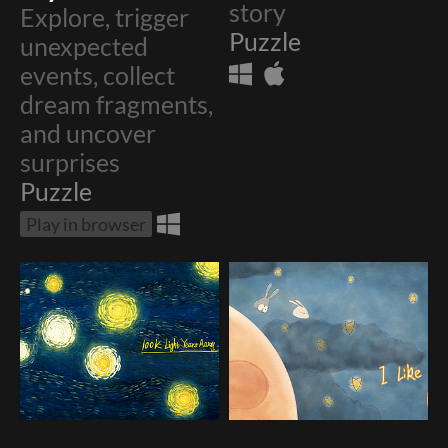
story
Explore, trigger
Puzzle
unexpected
events, collect
dream fragments,
and uncover
surprises
Puzzle
Play in browser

__________

Each line from the one containing "Explore, trigger" through the last line of the material must be restated word for word, with no other text.

Explore, trigger
Puzzle
unexpected
events, collect
dream fragments,
and uncover
surprises
Puzzle
Play in browser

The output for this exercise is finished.